Reviewing Making CampToday we had probably our 10th meeting where we declared the iPad version of our upcoming app, Making Camp, “almost done.” That’s not our 10th overall meeting on Making Camp, mind you, but the 10th (or maybe 9th or 11th) time where we went over the game, assigned out tasks and said, “This time, we’re almost done.” Although at the end of today’s meeting, it was “This time, we’re really, really almost done.”

And the thing is, in each of those meetings we were right. Here’s the thing about video game development, it’s kind of like Zeno’s Paradox where you keep getting closer and closer, but never actually get there.

For example, in our first meeting where we were “almost done,” we were 85% of the way done – which is certainly far closer to done than it is not done. The next time were at 90%, so even closer. Then probably 92%, 93.5%, 95%, 96.75%, 97.1%, 98.5%. Now we’re probably at 99.33% -which is good because we are planning to the app in early October, and October starts this weekend. (Don’t miss Making Camp’s debut – sign up here to be notified when it goes live.)

AnnMaria has a line that she borrowed from a friend of hers who was involved in the creation of some best-selling video games. He said, “Games are never finished, they’re just shipped and abandoned.” Which one could argue is likely the case with lots of games, works of art, books, various projects where you could continue improving and tweaking forever. But if you ever want to make any money off your game/artwork/book/product you eventually have to have a date where you need to get it on the market or to in a gallery or off to your publisher, and you have to say, “It’s good enough. Take it away.”

However, before that day comes, you actually have to build something that is “good enough.” And that is a nearly never-ending process of its own. You might think that once the main programming elements of a game where done, you’d be close to finished – and you would be right, kind of. You would be almost done as in 85% done.

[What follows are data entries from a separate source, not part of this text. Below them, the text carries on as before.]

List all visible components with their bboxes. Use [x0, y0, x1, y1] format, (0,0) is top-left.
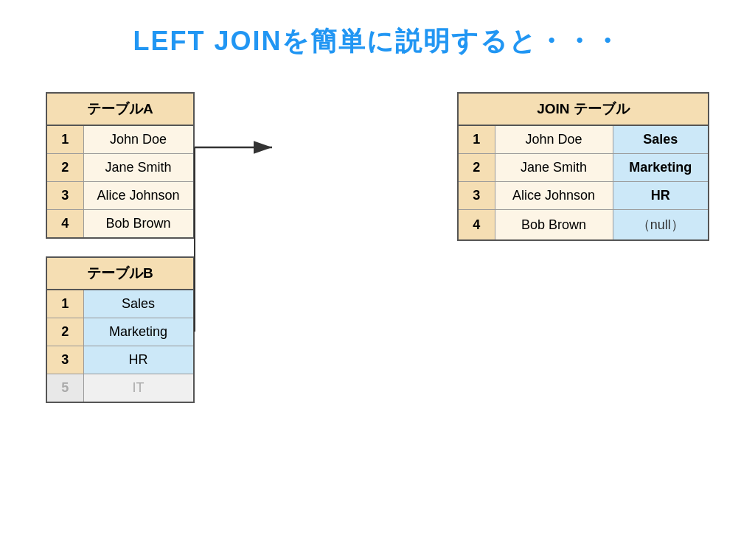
table-row: 1Sales [46, 290, 194, 318]
table-row: 3HR [46, 346, 194, 374]
row-id: 4 [458, 210, 495, 241]
row-name: HR [83, 346, 194, 374]
row-name: John Doe [495, 125, 613, 154]
row-id: 5 [46, 374, 83, 403]
table-row: 4Bob Brown（null） [458, 210, 709, 241]
row-id: 3 [46, 346, 83, 374]
row-name: Jane Smith [83, 154, 194, 182]
table-row: 3Alice JohnsonHR [458, 182, 709, 210]
join-table-header: JOIN テーブル [458, 93, 709, 125]
row-name: Sales [83, 290, 194, 318]
row-name: Bob Brown [83, 210, 194, 239]
row-id: 1 [46, 290, 83, 318]
left-tables: テーブルA 1John Doe2Jane Smith3Alice Johnson… [46, 92, 195, 403]
table-row: 3Alice Johnson [46, 182, 194, 210]
table-row: 1John DoeSales [458, 125, 709, 154]
row-dept: Sales [613, 125, 709, 154]
row-name: Marketing [83, 318, 194, 346]
row-name: John Doe [83, 125, 194, 154]
join-table: JOIN テーブル 1John DoeSales2Jane SmithMarke… [457, 92, 709, 241]
row-name: Bob Brown [495, 210, 613, 241]
table-a: テーブルA 1John Doe2Jane Smith3Alice Johnson… [46, 92, 195, 239]
row-name: IT [83, 374, 194, 403]
row-name: Alice Johnson [495, 182, 613, 210]
table-row: 2Jane Smith [46, 154, 194, 182]
row-id: 3 [46, 182, 83, 210]
table-row: 2Jane SmithMarketing [458, 154, 709, 182]
row-dept: Marketing [613, 154, 709, 182]
page-title: LEFT JOINを簡単に説明すると・・・ [133, 24, 622, 60]
row-dept: （null） [613, 210, 709, 241]
row-id: 2 [46, 318, 83, 346]
row-name: Alice Johnson [83, 182, 194, 210]
table-row: 2Marketing [46, 318, 194, 346]
row-id: 1 [46, 125, 83, 154]
table-a-header: テーブルA [46, 93, 194, 125]
row-id: 3 [458, 182, 495, 210]
row-id: 1 [458, 125, 495, 154]
table-b-header: テーブルB [46, 257, 194, 290]
table-b: テーブルB 1Sales2Marketing3HR5IT [46, 256, 195, 403]
join-result-wrap: JOIN テーブル 1John DoeSales2Jane SmithMarke… [457, 92, 709, 241]
row-id: 4 [46, 210, 83, 239]
row-id: 2 [46, 154, 83, 182]
diagram-area: テーブルA 1John Doe2Jane Smith3Alice Johnson… [46, 92, 709, 403]
row-dept: HR [613, 182, 709, 210]
table-row: 5IT [46, 374, 194, 403]
row-id: 2 [458, 154, 495, 182]
row-name: Jane Smith [495, 154, 613, 182]
table-row: 1John Doe [46, 125, 194, 154]
table-row: 4Bob Brown [46, 210, 194, 239]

I would say of the final 15% of Making Camp only about 5% where actually bug fixes – a combination of initial bug fixes and the whole “squash two bugs here and for some random reason one pops up over there” fixes. The other 10% came down to aesthetics and usability – making the game look and feel like a game. Creating uniform and obvious icons, finding fonts, tweaking input options and box sizes. Redoing videos and picking different patterns from the back of digital memory cards.

In other words, we’ve been doing the dozens upon dozens of little things that take a game from good to great – and hopefully from almost done to shipped.